Before you spend the whole time reading this blog wondering how an earth to pronounce the two mentioned Munros, here you go: Sgor na h-Ulaidh is pronounced ‘skor na hoolya’ and means peak of the treasure and Beinn Fhionnlaidh is pronounced ‘byn yoonly’ and means Finlay’s peak.  And it’s these two Munros that Johnny and I, working for Steve Fallon, guided a strong group of ten around yesterday.

Following a rather wild and wet week, with some quite mild temperatures, things took a distinct turn on Friday evening, with a drop in temperatures, and with it, the promise of fresh snow, possibly down to valley level.  Fortunately for us, the snow was nowhere near as heavy as some forecasts predicted, allowing us to drive safely down the often untreated road in Glen Etive, and set off at 8am on Saturday morning.  What snow had fallen, had been brought in on fresh NNE winds, therefore transporting much of it onto southerly aspects, which was quite apparent when making an ascent of the south eastern flank of Sgor na h-Ulaidh.  A thin layer of windslab was starting to form in hollows, but without a base, was of very little concern.
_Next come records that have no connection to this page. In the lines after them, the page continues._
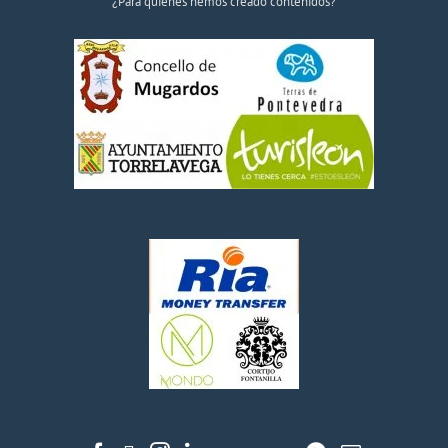
¿Para quiénes hemos creado contenidos?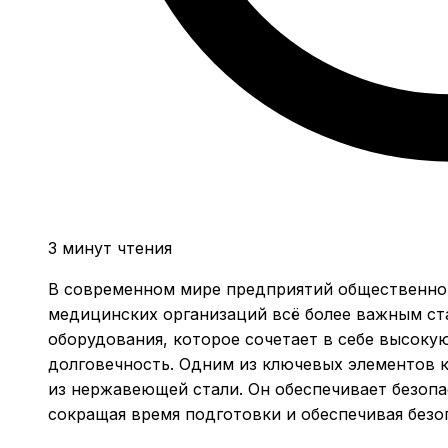
3 минут чтения
В современном мире предприятий общественног
медицинских организаций всё более важным ст
оборудования, которое сочетает в себе высоку
долговечность. Одним из ключевых элементов к
из нержавеющей стали. Он обеспечивает безопа
сокращая время подготовки и обеспечивая безо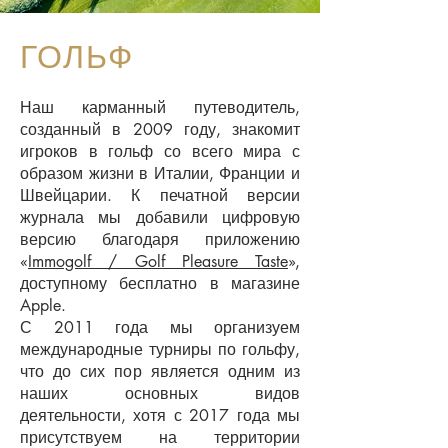
ГОЛЬФ
Наш карманный путеводитель,
созданный в 2009 году, знакомит
игроков в гольф со всего мира с
образом жизни в Италии, Франции и
Швейцарии. К печатной версии
журнала мы добавили цифровую
версию благодаря приложению
«
Immogolf / Golf Pleasure Taste
»,
доступному бесплатно в магазине
Apple.
С 2011 года мы организуем
международные турниры по гольфу,
что до сих пор является одним из
наших основных видов
деятельности, хотя с 2017 года мы
присутствуем на территории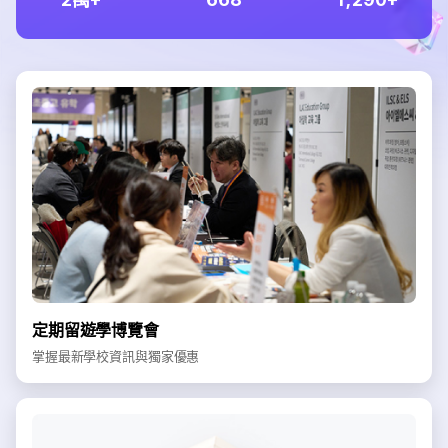
定期留遊學博覽會
掌握最新學校資訊與獨家優惠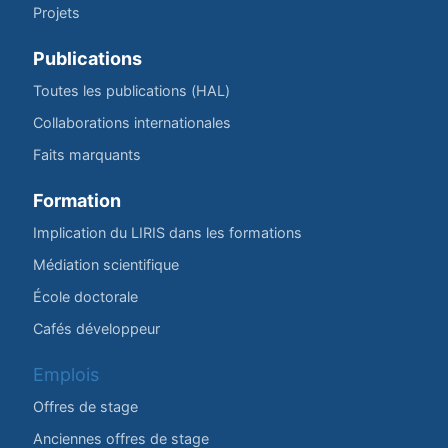
Projets
Publications
Toutes les publications (HAL)
Collaborations internationales
Faits marquants
Formation
Implication du LIRIS dans les formations
Médiation scientifique
École doctorale
Cafés développeur
Emplois
Offres de stage
Anciennes offres de stage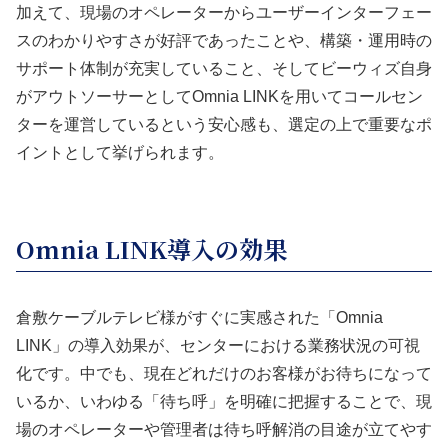
加えて、現場のオペレーターからユーザーインターフェー
スのわかりやすさが好評であったことや、構築・運用時の
サポート体制が充実していること、そしてビーウィズ自身
がアウトソーサーとしてOmnia LINKを用いてコールセン
ターを運営しているという安心感も、選定の上で重要なポ
イントとして挙げられます。
Omnia LINK導入の効果
倉敷ケーブルテレビ様がすぐに実感された「Omnia
LINK」の導入効果が、センターにおける業務状況の可視
化です。中でも、現在どれだけのお客様がお待ちになって
いるか、いわゆる「待ち呼」を明確に把握することで、現
場のオペレーターや管理者は待ち呼解消の目途が立てやす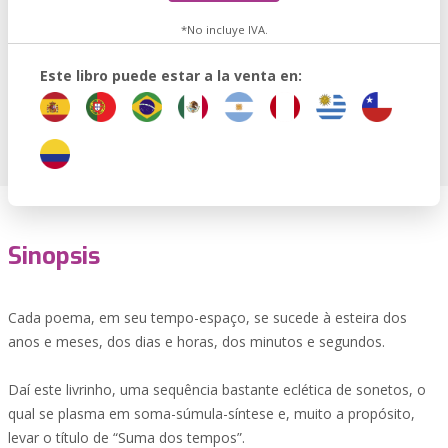
*No incluye IVA.
Este libro puede estar a la venta en:
Sinopsis
Cada poema, em seu tempo-espaço, se sucede à esteira dos
anos e meses, dos dias e horas, dos minutos e segundos.
Daí este livrinho, uma sequência bastante eclética de sonetos, o
qual se plasma em soma-súmula-síntese e, muito a propósito,
levar o título de “Suma dos tempos”.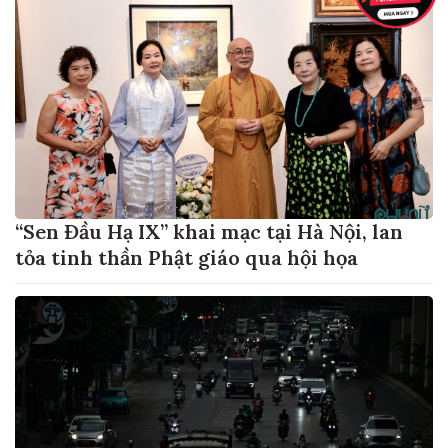
“Sen Đầu Hạ IX” khai mạc tại Hà Nội, lan
tỏa tinh thần Phật giáo qua hội họa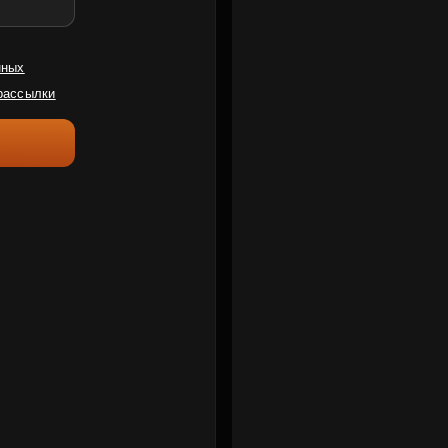
нных
рассылки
As ever, it’s interesting to see it forming.

The group made steady progress up the steep SE flank and ridge, and we were soon enjoying the summit of Sgor na h-Ulaidh, with little wind, and great visibility over towards the Aonach Eagach and Ben Nevis to the north, to Beinn Cruachan to the south and over to Mull out west.  From here, a long descent down to nearly 400m, brought us to the foot of Beinn Fhoinnlaidh.  We ascended the mountain’s west flank, again, up steep slopes, to gain a short but interesting summit ridge, which led us, via a couple of tricky steps to the summit.  As it was 3pm, and therefore with limited daylight left, we chose not to hang about, and managed to negotiate all the steep ground to the SW, before having to don headtorches and make our way over easier ground back to the cars.  All in all, it was a big yet rewarding day for the group, taking in 2 Munros, 17km and 1600m of ascent with less than perfect underfoot conditions.

Winter climbing wise, things are improving, but reports suggest that Stob Coire nan Lochan in Glencoe may not be quite there yet.  A mild and wet start to this coming week, but again, next weekend looks promising.